Pierre Lapointe : De mutant à humain
Après s’être glissé dans la peau d’un mutant, Pierre Lapointe retrouve son corps d’Homo sapiens sur Sentiments humains.
La coupure est radicale. L’été dernier, et encore cet hiver, les compositions du spectacle Mutantès étaient celles de mutants s’unifiant au nom de l’amour devant l’adversité. Aujourd’hui immortalisées sur Sentiments humains, le troisième album de Pierre Lapointe, 12 de ces mêmes pièces sont au service de l’homme. Preuve qu’entre les émotions d’un mutant et celles de votre voisin, il n’y a qu’un pas.
"Après Mutantès, je savais que le côté mutant-futuriste-spatial des chansons du spectacle devait être évacué si je voulais que ces pièces vieillissent bien sur album, explique Pierre Lapointe. Les mutants, ça passait bien sur scène, mais sur disque, il fallait aller ailleurs."
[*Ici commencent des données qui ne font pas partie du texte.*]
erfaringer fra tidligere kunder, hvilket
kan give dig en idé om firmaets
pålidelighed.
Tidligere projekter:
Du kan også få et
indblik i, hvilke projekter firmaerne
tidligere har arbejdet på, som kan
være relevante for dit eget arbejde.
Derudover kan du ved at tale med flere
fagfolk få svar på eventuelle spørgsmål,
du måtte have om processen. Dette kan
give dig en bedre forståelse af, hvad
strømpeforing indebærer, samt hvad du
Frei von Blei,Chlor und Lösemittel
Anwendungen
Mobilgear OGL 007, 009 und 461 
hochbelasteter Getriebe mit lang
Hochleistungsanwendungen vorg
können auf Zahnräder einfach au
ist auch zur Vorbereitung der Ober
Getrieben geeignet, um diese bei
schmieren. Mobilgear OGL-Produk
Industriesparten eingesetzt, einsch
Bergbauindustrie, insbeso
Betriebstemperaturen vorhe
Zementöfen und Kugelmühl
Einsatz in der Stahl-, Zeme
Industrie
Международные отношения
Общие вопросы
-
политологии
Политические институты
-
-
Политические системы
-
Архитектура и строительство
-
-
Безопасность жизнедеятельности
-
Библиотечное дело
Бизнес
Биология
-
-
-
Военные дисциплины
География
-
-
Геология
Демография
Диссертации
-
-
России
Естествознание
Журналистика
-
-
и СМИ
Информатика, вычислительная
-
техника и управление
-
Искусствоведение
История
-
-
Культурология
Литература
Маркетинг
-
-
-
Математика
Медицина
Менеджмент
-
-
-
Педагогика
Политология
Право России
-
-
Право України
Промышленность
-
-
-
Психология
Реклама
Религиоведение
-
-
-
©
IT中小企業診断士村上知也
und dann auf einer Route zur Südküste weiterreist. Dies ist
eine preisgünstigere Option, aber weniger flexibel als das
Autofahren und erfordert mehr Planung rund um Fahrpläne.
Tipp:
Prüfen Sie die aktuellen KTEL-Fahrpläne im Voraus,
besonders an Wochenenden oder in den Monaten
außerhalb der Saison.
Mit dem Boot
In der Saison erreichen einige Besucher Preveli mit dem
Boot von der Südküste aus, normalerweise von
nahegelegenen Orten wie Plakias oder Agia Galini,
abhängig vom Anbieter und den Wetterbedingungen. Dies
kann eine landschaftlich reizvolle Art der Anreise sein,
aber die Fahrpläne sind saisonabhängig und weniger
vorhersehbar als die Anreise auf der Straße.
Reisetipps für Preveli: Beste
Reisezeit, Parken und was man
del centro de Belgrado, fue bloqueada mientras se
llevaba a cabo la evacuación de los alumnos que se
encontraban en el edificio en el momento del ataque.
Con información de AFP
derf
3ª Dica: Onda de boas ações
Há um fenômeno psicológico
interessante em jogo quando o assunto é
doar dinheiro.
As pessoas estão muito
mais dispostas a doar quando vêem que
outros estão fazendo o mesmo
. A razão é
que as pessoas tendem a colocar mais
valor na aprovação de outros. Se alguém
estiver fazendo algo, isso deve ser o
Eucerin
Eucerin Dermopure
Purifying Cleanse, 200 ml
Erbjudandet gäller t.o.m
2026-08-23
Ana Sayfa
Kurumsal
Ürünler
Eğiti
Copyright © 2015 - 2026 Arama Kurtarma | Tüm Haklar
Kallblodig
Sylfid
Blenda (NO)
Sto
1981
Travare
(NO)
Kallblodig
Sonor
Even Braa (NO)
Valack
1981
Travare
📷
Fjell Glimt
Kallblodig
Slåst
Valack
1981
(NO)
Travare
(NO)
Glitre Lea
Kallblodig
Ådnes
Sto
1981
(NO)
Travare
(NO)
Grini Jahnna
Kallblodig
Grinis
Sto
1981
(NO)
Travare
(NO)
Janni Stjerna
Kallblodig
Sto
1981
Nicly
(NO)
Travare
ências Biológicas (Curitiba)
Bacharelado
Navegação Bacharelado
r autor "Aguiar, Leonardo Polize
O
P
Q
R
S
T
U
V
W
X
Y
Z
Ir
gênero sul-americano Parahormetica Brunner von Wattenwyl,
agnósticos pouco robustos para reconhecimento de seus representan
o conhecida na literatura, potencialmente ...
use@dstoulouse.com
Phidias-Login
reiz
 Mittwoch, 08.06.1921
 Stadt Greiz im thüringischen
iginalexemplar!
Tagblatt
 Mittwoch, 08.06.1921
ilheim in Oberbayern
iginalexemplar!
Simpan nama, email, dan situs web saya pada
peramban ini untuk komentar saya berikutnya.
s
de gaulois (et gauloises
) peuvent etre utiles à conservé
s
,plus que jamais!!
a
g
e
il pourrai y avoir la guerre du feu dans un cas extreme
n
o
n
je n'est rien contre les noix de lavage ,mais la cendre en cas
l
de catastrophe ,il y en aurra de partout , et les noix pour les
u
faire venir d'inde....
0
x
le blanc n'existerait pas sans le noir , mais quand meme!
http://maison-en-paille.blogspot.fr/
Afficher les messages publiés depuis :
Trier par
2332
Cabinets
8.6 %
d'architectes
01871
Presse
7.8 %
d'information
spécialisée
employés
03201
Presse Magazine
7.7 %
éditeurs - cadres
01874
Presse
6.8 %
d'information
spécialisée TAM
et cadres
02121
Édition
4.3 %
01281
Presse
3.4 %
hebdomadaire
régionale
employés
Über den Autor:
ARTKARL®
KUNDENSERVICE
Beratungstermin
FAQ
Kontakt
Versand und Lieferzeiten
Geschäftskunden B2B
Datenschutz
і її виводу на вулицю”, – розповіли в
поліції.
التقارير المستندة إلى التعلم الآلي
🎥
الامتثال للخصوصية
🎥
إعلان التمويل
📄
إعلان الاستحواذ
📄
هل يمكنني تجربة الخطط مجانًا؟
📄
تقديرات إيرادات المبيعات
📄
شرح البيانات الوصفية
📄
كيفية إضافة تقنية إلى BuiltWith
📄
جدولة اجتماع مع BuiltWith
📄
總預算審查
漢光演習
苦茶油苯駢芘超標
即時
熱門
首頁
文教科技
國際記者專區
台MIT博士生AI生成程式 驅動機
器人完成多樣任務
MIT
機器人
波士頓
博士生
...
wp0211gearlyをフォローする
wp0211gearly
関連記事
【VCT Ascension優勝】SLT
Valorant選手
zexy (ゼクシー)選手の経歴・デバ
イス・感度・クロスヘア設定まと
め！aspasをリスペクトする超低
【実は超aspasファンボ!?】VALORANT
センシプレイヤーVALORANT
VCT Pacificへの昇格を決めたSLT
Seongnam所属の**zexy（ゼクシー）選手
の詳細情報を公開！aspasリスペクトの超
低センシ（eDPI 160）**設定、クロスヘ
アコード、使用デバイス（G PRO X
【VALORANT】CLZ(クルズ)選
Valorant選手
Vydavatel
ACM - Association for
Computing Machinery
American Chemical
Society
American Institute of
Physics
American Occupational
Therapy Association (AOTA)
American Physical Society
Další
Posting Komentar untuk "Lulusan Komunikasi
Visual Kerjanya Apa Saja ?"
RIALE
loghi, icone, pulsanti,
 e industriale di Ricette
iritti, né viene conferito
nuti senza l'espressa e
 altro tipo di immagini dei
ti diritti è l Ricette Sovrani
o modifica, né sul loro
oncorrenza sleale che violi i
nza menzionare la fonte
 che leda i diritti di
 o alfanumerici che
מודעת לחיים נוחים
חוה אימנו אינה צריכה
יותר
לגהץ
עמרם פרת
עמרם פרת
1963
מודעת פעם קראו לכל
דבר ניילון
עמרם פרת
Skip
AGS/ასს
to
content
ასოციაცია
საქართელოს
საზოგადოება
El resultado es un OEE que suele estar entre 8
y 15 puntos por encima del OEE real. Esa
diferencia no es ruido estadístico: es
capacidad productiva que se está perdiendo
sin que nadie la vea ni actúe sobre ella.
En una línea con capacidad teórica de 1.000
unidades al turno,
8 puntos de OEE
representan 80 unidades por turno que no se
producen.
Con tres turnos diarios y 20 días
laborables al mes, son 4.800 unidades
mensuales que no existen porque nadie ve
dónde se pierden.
Si les chansons du méga-spectacle présenté dans la métropole en première lors de la 20e édition des Francofolies, puis à Québec en février dernier, épousent aussi facilement les réalités humaines, c’est que Pierre Lapointe s’y livre comme jamais. Exit ce jeune chanteur pédant à qui l’on a reproché d’aligner les belles images sans donner grand sens à ses textes. À 28 ans, Pierre a peut-être connu la gloire rapidement, mais il demeure fort conscient des conséquences de ses gestes. Il n’a qu’à lever la main pour faire courir la presse et les foules. Sauf qu’au coeur du tourbillon, le créateur a su trouver sa voie, et les thèmes de ce nouveau gravé sont clairs: la vie, la mort, l’amour, les déchirures.
"Malgré les décors, les costumes et la grosse machine qu’était Mutantès, à travers les chansons, c’est le vrai Pierre Lapointe qui se confiait, celui que je suis dans la vie de tous les jours… Les mutants, c’était un prétexte pour parler de la complexité de l’individu. Prends deux êtres complexes et essaie de les faire vivre ensemble pour voir. On est constamment en train de s’interroger et de se remettre en question. C’est le combat intérieur du bien et du mal", lance le chanteur avant de rire, conscient du cliché énoncé. "Une chanson doit émouvoir les gens. Elle sera toujours plus efficace si elle est profonde et vraie. J’ai aujourd’hui l’impression d’avoir trouvé ma place. Je peux me livrer sans que ça me pèse à l’intérieur."
UNE PREPRODUCTION DE LUXE
L’artiste se plaît lui-même à le dire, Mutantès était la préproduction de luxe de Sentiments humains. "Grâce au spectacle, j’ai découvert que je voulais un album avec moins de bidouillages électroniques. J’ai compris qu’il fallait que je me rapproche du côté glam rock des chansons et que je m’éloigne de l’univers space. J’ai aussi réalisé que l’album ne devait pas être aussi long que le concert parce qu’il serait trop chargé, trop lourd."
Riche et épique, ce troisième compact s’avère plus ramassé et plus homogène, comparé à La Forêt des mal-aimés, qui était "plus bébelle". En lien avec les références glam rock empruntées à T-Rex ou David Bowie, Pierre Lapointe et ses musiciens poussent leurs explorations dans la décennie 70 lors de quelques passages rock progressif (Tu es à moi). Ceux qui ont vu Mutantès remarqueront quelques changements. La batterie retarde son entrée sur Je reviendrai, et Le Prisme bienveillant est devenu Le Magnétisme des amants.
Le compositeur a encore fait équipe avec le réalisateur et arrangeur Philippe Brault, sa "blonde de job", mais a aussi fait appel aux oreilles extérieures de Daniel Bélanger. "Philippe et moi, on n’a pas besoin de se parler. On joue une toune, on se regarde, on sourit et on sait qu’on l’a. Mais à un moment, on embarque tellement dans notre bulle qu’on en perd notre jugement. C’est là qu’est intervenu Daniel. Il nous a convaincus d’enlever Les Petites Morts (qui se retrouve plutôt sur un maxi de cinq titres offert en boni avec les 15 000 premières copies de Sentiments humains) et d’ajouter Au bar des suicidés, une chanson joyeuse à la Sweet Charity, malgré son texte sombre, qui me servait à alléger Mutantès. Daniel est arrivé un matin en disant: "Les gars, vous ne pouvez pas enlever cette toune-là. C’est celle qui fait le plus danser ma fille de 12 ans." Ça a été l’argument massue."